Immutable Data Structures — RRB Trees (Part-1)

7 min readJun 17, 2019

Modern Concurrent Computing friendly JVM Languages like Clojure and Scala rely heavily on Immutable Data Structures

On Functional Programming and Immutability

Oh, how simple the world used to be, we had single processors in a computer, the internet didn’t give birth to YouTube, Facebook or Instagram and software was simple due to limitations of the hardware. Alas, it couldn’t last forever!

Circa 2019, programs and software has permeated everything, from wrist watches to self-driving cars. The limits of hardware have been circumvented using multiple-processors and our need to build faster and scalable things has become exponentially high. Software is used by the doctors, lawyers, government and even for dating, clearly there must be a better way to write more reliable programs and yet have an easy to understand concept behind these programs.

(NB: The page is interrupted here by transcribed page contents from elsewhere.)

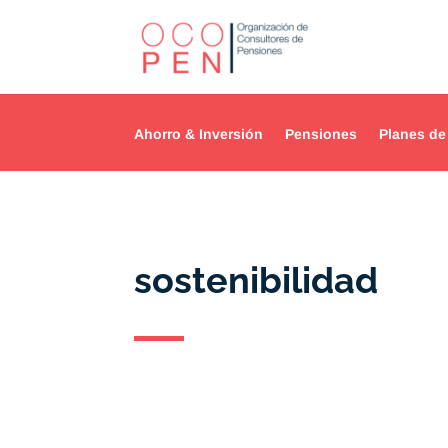
Ahorro & Inversión
Pensiones
Planes de
sostenibilidad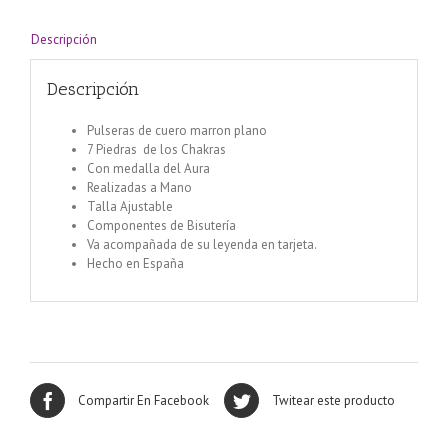
meditación
cantidad
Descripción
Descripción
Pulseras de cuero marron plano
7 Piedras de los Chakras
Con medalla del Aura
Realizadas a Mano
Talla Ajustable
Componentes de Bisutería
Va acompañada de su leyenda en tarjeta.
Hecho en España
Compartir En Facebook
Twitear este producto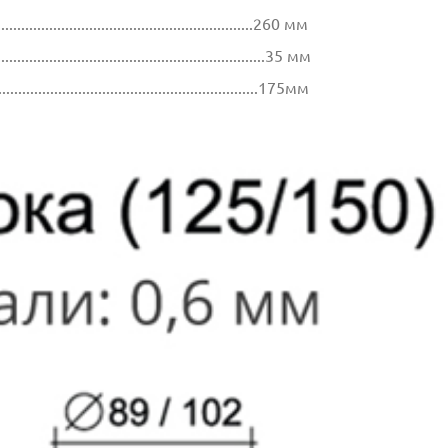
.................................................................260 мм
...............................................................35 мм
..................................................................175мм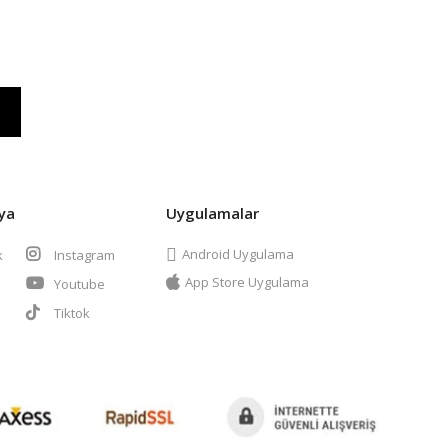
ya
Uygulamalar
Android Uygulama
k
Instagram
App Store Uygulama
Youtube
t
Tiktok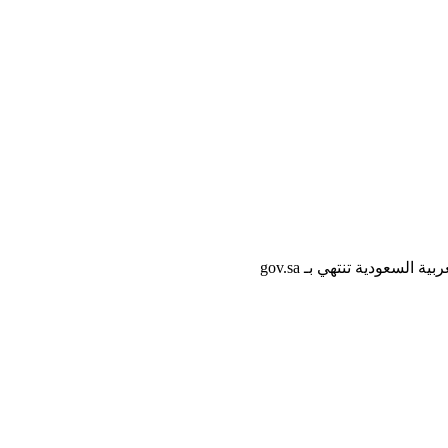
لسعودية تنتهي بـ gov.sa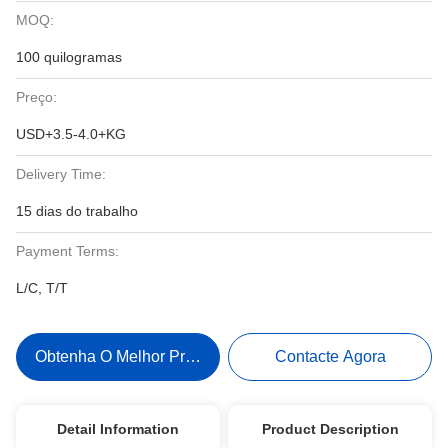
MOQ:
100 quilogramas
Preço:
USD+3.5-4.0+KG
Delivery Time:
15 dias do trabalho
Payment Terms:
L/C, T/T
Obtenha O Melhor Preço
Contacte Agora
Detail Information
Product Description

In the last 50 years, computers have evolved exponentially but have we done the same? Probably not!

The mental models which helped us create software for limited hardware isn’t quite working out so well in this age and to understand the future, to solve problems cleanly we must look back into the history of computer science. Looking back we re-discover the programming paradigm of using simpler building blocks which could be tested easily, to use mathematical reasoning to minimize chances of the program doing the wrong things and to help the engineers focus on the right design tool for solving the problem reliably.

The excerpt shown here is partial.